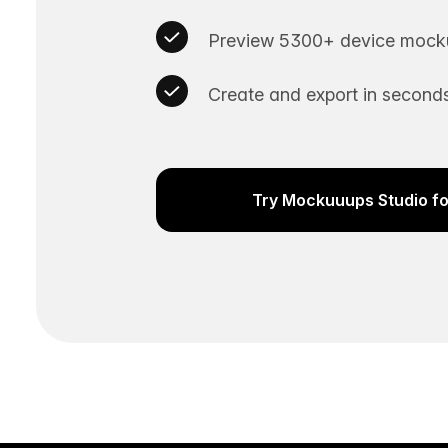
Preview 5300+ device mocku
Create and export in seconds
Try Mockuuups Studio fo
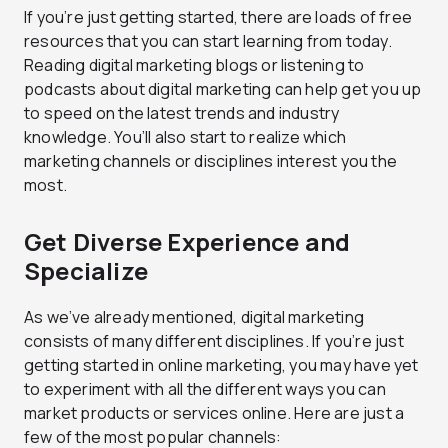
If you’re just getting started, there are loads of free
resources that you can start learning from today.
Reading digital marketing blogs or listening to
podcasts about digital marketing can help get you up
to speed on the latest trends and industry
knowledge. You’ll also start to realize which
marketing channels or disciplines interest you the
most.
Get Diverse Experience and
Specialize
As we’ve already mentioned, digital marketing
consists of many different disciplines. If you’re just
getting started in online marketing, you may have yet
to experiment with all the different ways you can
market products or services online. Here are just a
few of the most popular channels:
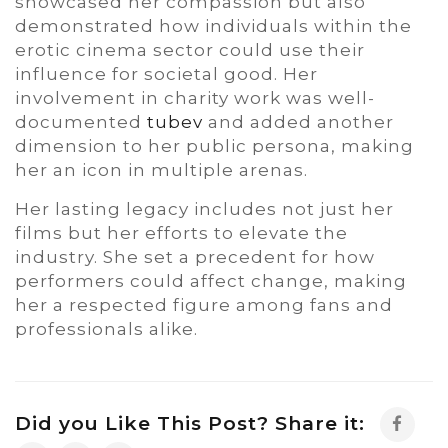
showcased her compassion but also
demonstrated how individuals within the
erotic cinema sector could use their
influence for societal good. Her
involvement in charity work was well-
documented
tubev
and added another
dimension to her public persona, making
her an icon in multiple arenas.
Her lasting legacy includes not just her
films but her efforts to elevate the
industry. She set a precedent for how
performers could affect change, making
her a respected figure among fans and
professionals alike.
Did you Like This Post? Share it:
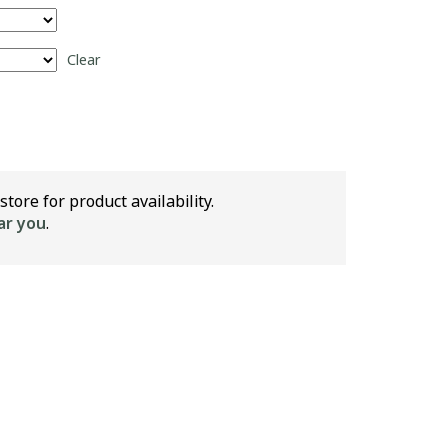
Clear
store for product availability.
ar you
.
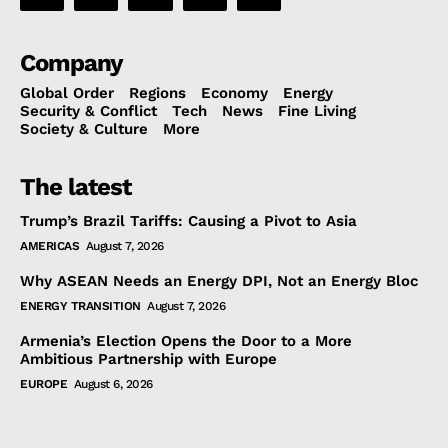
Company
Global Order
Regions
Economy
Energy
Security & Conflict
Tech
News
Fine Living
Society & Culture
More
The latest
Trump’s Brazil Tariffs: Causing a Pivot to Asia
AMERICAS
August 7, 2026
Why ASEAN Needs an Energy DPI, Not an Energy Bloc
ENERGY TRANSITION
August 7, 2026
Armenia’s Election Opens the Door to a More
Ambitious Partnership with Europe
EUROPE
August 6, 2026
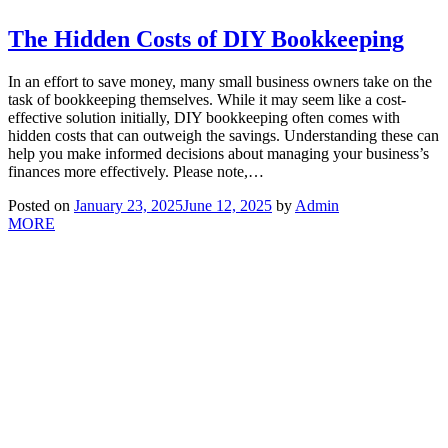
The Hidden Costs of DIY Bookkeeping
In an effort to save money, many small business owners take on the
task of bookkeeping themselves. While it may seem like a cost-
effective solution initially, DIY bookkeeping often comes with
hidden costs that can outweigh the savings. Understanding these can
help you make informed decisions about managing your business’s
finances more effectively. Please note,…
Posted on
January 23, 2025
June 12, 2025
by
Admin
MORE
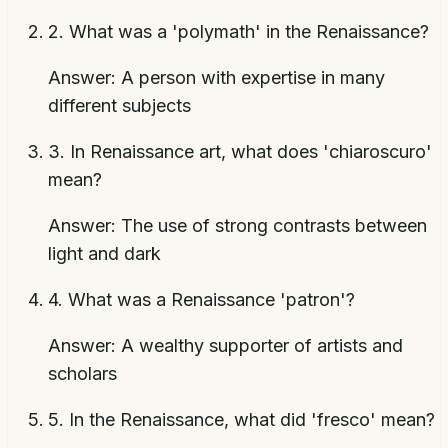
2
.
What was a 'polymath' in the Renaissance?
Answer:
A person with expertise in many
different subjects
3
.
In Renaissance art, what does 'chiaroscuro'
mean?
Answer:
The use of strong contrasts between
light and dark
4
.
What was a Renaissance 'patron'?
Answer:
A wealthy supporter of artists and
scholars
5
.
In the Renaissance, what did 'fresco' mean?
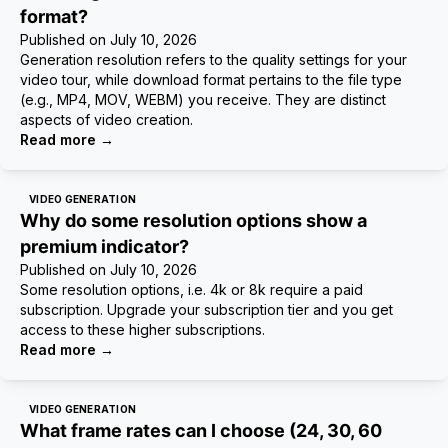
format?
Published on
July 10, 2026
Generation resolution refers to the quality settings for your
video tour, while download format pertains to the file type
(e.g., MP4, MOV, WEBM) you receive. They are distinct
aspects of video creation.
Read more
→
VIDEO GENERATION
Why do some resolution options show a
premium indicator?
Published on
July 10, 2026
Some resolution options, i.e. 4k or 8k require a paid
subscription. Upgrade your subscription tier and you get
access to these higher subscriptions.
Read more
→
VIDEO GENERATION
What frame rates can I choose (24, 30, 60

_____

Scan the material and collect every line that contains "marketing".

Reading digital marketing blogs or listening to
podcasts about digital marketing can help get you up
marketing channels or disciplines interest you the
As we’ve already mentioned, digital marketing
getting started in online marketing, you may have yet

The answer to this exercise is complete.